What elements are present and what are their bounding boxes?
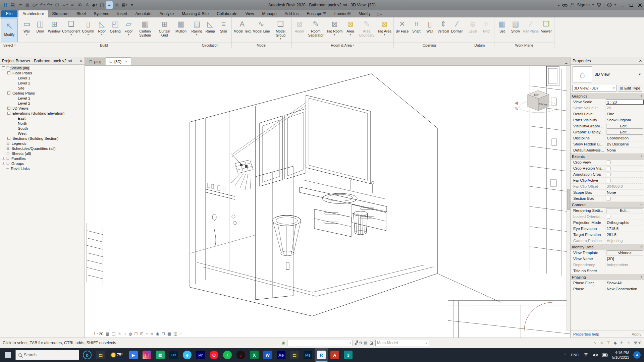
ribbon-button-roof[interactable]: ◺Roof▾ [95,18,109,42]
dropdown-caret-icon[interactable]: ▾ [26,34,28,36]
property-value[interactable]: 1 : 20 [605,99,644,105]
crop-region-icon[interactable]: ⊞ [140,331,143,336]
dropdown-caret-icon[interactable]: ▾ [44,3,45,6]
help-caret-icon[interactable]: ▾ [614,3,616,6]
ribbon-tab-manage[interactable]: Manage [258,10,280,17]
panel-caret-icon[interactable]: ▾ [353,44,355,47]
tag-icon[interactable]: ① [76,1,83,9]
crop-view-icon[interactable]: ⊡ [134,331,138,336]
ribbon-button-vertical[interactable]: ⇕Vertical [436,18,450,42]
design-options-icon[interactable]: ◪ [370,341,373,345]
ribbon-button-room-separator[interactable]: ✎Room Separator [306,18,326,42]
ribbon-tab-view[interactable]: View [241,10,258,17]
dropdown-caret-icon[interactable]: ▾ [36,3,37,6]
ribbon-tab-modify[interactable]: Modify [355,10,374,17]
property-value[interactable]: Independent [605,262,644,268]
save-icon[interactable]: ▥ [24,1,31,9]
checkbox[interactable] [607,173,610,176]
taskbar-app-premiere[interactable]: Pr [194,348,207,362]
collapse-icon[interactable]: − [7,71,10,74]
tree-item-level-2[interactable]: Level 2 [0,101,85,106]
ribbon-tab-massing-site[interactable]: Massing & Site [178,10,213,17]
ribbon-button-dormer[interactable]: ∕Dormer [450,18,464,42]
user-icon[interactable] [570,3,575,7]
select-pinned-icon[interactable]: ⊤ [607,341,610,345]
ribbon-tab-steel[interactable]: Steel [72,10,90,17]
settings-gear-icon[interactable]: ✳ [627,341,630,345]
dropdown-caret-icon[interactable]: ▾ [88,34,89,36]
property-value[interactable] [605,166,644,171]
tree-item-3d-views[interactable]: +3D Views [0,106,85,111]
collapse-chevron-icon[interactable]: « [640,246,644,248]
ribbon-button-ceiling[interactable]: ◰Ceiling [109,18,122,42]
vertical-scrollbar[interactable] [567,66,570,331]
type-caret-icon[interactable]: ▼ [638,73,642,76]
ribbon-button-floor[interactable]: ▱Floor▾ [122,18,136,42]
measure-icon[interactable]: ↔▾ [61,1,68,9]
ribbon-button-component[interactable]: ❏Component▾ [61,18,81,42]
ribbon-tab-collaborate[interactable]: Collaborate [213,10,241,17]
properties-close-icon[interactable]: ✕ [639,59,642,63]
exclude-options-icon[interactable]: ✕ [600,341,603,345]
tree-item-level-1[interactable]: Level 1 [0,75,85,80]
property-value[interactable]: 1718.5 [605,226,644,232]
worksets-icon[interactable]: ▞:0 [355,341,362,345]
select-links-icon[interactable]: ↖ [593,341,597,345]
language-indicator[interactable]: ENG [571,353,579,357]
tree-item-level-1[interactable]: Level 1 [0,96,85,101]
taskbar-app-revit[interactable]: R [315,348,328,362]
property-value[interactable] [605,172,644,177]
minimize-button[interactable] [621,3,625,7]
tree-item-groups[interactable]: +❒Groups [0,161,85,166]
collapse-icon[interactable]: − [7,92,10,95]
shadows-icon[interactable]: ◑ [124,331,126,336]
dropdown-caret-icon[interactable]: ▾ [126,3,127,6]
ribbon-button-curtain-system[interactable]: ▦Curtain System [136,18,155,42]
file-manager-icon[interactable]: ▤ [9,1,16,9]
select-by-face-icon[interactable]: ◆ [613,341,616,345]
reveal-hidden-icon[interactable]: ◉ [156,331,159,336]
filter-icon[interactable]: :0 [634,341,641,345]
property-value[interactable]: New Construction [605,286,644,292]
taskbar-app-music[interactable]: ♪ [234,348,248,362]
tree-item-east[interactable]: East [0,116,85,121]
ribbon-button-window[interactable]: ⊞Window [47,18,61,42]
collapse-icon[interactable]: − [2,66,5,69]
property-value[interactable]: Fine [605,111,644,117]
ribbon-button-mullion[interactable]: ▥Mullion [174,18,188,42]
project-browser-close-icon[interactable]: ✕ [79,59,83,63]
sun-path-icon[interactable]: ☀ [118,331,121,336]
property-value[interactable]: 281.5 [605,232,644,238]
main-model-combo[interactable]: Main Model ˅ [375,340,429,346]
dropdown-caret-icon[interactable]: ▾ [101,34,103,36]
undo-icon[interactable]: ↶▾ [39,1,46,9]
properties-help-link[interactable]: Properties help [573,332,599,336]
taskbar-app-file-explorer[interactable]: 🗀 [94,348,107,362]
detail-level-icon[interactable]: ▩ [106,331,109,336]
value-button[interactable]: <None> [606,250,643,255]
ribbon-tab-file[interactable]: File [1,10,17,17]
dropdown-caret-icon[interactable]: ▾ [66,3,68,6]
help-icon[interactable] [607,3,612,7]
section-graphics[interactable]: Graphics« [571,93,644,99]
ribbon-button-curtain-grid[interactable]: ⊞Curtain Grid [155,18,174,42]
constraints-icon[interactable]: ⌐ [180,331,182,336]
type-selector[interactable]: ⌂ 3D View ▼ [571,65,644,84]
scrollbar-thumb[interactable] [567,189,570,210]
taskbar-app-edge[interactable]: e [180,348,194,362]
default-3d-view-icon[interactable]: ◆▾ [91,1,98,9]
property-value[interactable] [605,196,644,201]
ribbon-button-tag-room[interactable]: ⊠Tag Room▾ [326,18,344,42]
property-value[interactable]: {3D} [605,256,644,262]
taskbar-app-cortana[interactable]: b [80,348,94,362]
tree-item-floor-plans[interactable]: −Floor Plans [0,70,85,75]
taskbar-app-spotify[interactable]: ♪ [221,348,234,362]
tree-item-level-2[interactable]: Level 2 [0,80,85,85]
drag-on-selection-icon[interactable]: ✛ [620,341,624,345]
checkbox[interactable] [607,215,610,219]
property-value[interactable] [605,214,644,220]
checkbox[interactable] [607,167,610,170]
panel-label-select[interactable]: Select▾ [0,42,19,48]
ribbon-button-ramp[interactable]: ◺Ramp [204,18,217,42]
start-button[interactable] [0,348,15,362]
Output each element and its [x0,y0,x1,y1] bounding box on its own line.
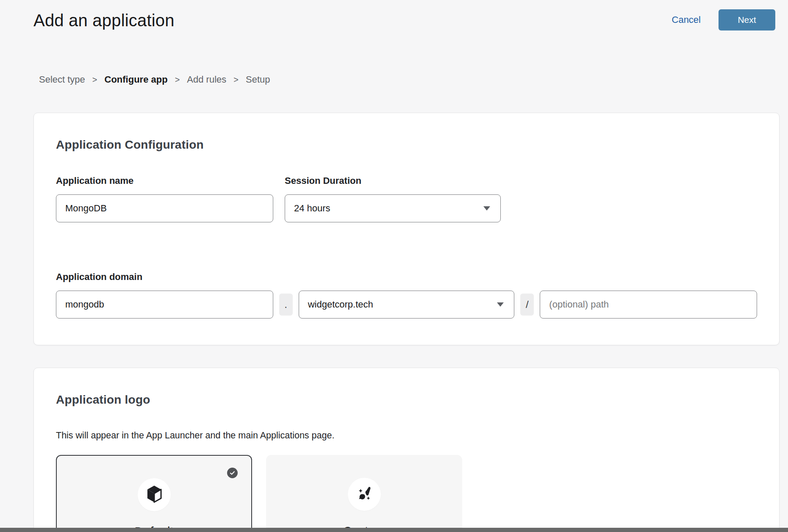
logo-option-custom[interactable]: Custom [266,455,462,532]
paintbrush-icon [355,485,373,504]
cancel-button[interactable]: Cancel [672,9,701,30]
custom-logo-circle [348,478,381,511]
page-header: Add an application Cancel Next [0,0,788,30]
bottom-edge-bar [0,528,788,532]
session-duration-label: Session Duration [285,175,501,186]
application-name-label: Application name [56,175,273,186]
slash-separator: / [520,294,534,316]
application-name-field-group: Application name [56,175,273,222]
cube-icon [145,485,163,505]
application-logo-card: Application logo This will appear in the… [33,368,780,532]
domain-select[interactable]: widgetcorp.tech [299,291,515,319]
domain-select-value: widgetcorp.tech [308,299,373,310]
session-duration-value: 24 hours [294,203,330,214]
application-configuration-heading: Application Configuration [56,138,757,152]
header-actions: Cancel Next [672,9,775,30]
dot-separator: . [279,294,293,316]
application-configuration-card: Application Configuration Application na… [33,113,780,345]
breadcrumb-separator: > [175,75,180,85]
default-logo-circle [138,478,171,511]
chevron-down-icon [483,206,490,211]
path-input[interactable] [540,291,757,319]
selected-check-icon [227,468,238,478]
breadcrumb-step-add-rules[interactable]: Add rules [187,74,226,85]
session-duration-field-group: Session Duration 24 hours [285,175,501,222]
application-name-input[interactable] [56,194,273,222]
application-logo-description: This will appear in the App Launcher and… [56,430,757,441]
breadcrumb-step-select-type[interactable]: Select type [39,74,85,85]
breadcrumb-step-setup[interactable]: Setup [246,74,270,85]
breadcrumb-step-configure-app[interactable]: Configure app [105,74,168,85]
application-domain-field-group: Application domain . widgetcorp.tech / [56,272,757,319]
chevron-down-icon [497,302,504,307]
logo-options: Default Custom [56,455,757,532]
subdomain-input[interactable] [56,291,273,319]
breadcrumb-separator: > [92,75,97,85]
application-logo-heading: Application logo [56,393,757,407]
session-duration-select[interactable]: 24 hours [285,194,501,222]
breadcrumb: Select type > Configure app > Add rules … [0,74,788,85]
breadcrumb-separator: > [233,75,239,85]
page-title: Add an application [33,9,175,30]
next-button[interactable]: Next [719,9,775,30]
application-domain-label: Application domain [56,272,757,283]
logo-option-default[interactable]: Default [56,455,252,532]
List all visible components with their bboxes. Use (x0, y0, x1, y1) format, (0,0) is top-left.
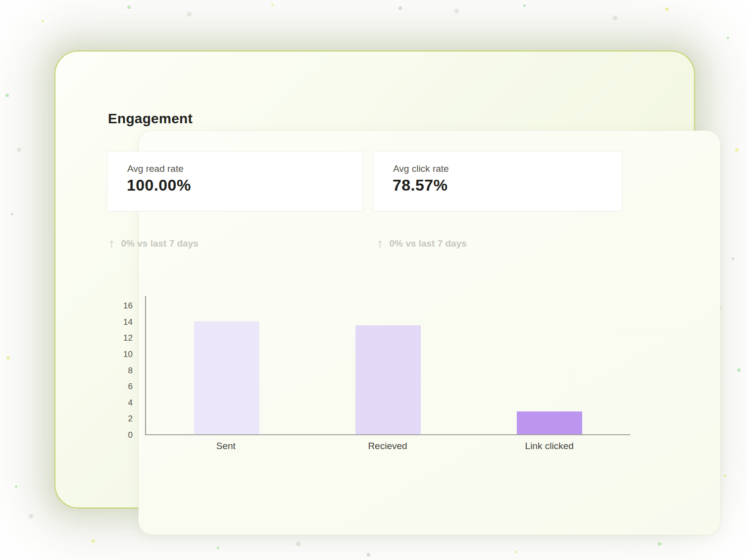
bar-sent[interactable] (194, 321, 259, 434)
y-tick-label: 16 (123, 301, 133, 311)
x-axis-labels: SentRecievedLink clicked (145, 441, 630, 452)
bar-band (469, 296, 630, 434)
delta-read-rate-text: 0% vs last 7 days (121, 238, 199, 249)
y-tick-label: 4 (128, 398, 133, 408)
y-tick-label: 12 (123, 333, 133, 344)
bar-band (307, 296, 469, 434)
delta-click-rate: ↑ 0% vs last 7 days (377, 236, 467, 252)
y-tick-label: 0 (128, 430, 133, 441)
up-arrow-icon: ↑ (377, 237, 383, 250)
x-axis-label-link-clicked: Link clicked (468, 441, 630, 452)
y-axis: 0246810121416 (89, 296, 139, 435)
bar-plot (145, 296, 630, 435)
x-axis-label-recieved: Recieved (307, 441, 469, 452)
stat-label-read-rate: Avg read rate (127, 163, 184, 174)
stat-value-read-rate: 100.00% (127, 176, 191, 195)
delta-click-rate-text: 0% vs last 7 days (390, 238, 467, 249)
stat-label-click-rate: Avg click rate (393, 163, 449, 174)
stat-card-click-rate: Avg click rate 78.57% (373, 151, 622, 211)
y-tick-label: 14 (123, 317, 133, 328)
y-tick-label: 10 (123, 349, 133, 360)
delta-read-rate: ↑ 0% vs last 7 days (108, 236, 199, 252)
up-arrow-icon: ↑ (108, 237, 115, 250)
bar-link-clicked[interactable] (517, 411, 582, 434)
bar-band (146, 296, 307, 434)
stat-value-click-rate: 78.57% (393, 176, 448, 195)
y-tick-label: 8 (128, 365, 133, 376)
page: Engagement Avg read rate 100.00% Avg cli… (0, 0, 747, 560)
background-noise-speckles-gray (0, 0, 2, 2)
y-tick-label: 6 (128, 381, 133, 392)
bar-recieved[interactable] (355, 325, 421, 434)
panel-title: Engagement (108, 111, 193, 127)
stat-card-read-rate: Avg read rate 100.00% (107, 151, 363, 211)
x-axis-label-sent: Sent (145, 441, 307, 452)
y-tick-label: 2 (128, 413, 133, 424)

# Action item
Check the data above line by line for the word "Cancel". State only how many lines contain it.

# Solution for this exercise
3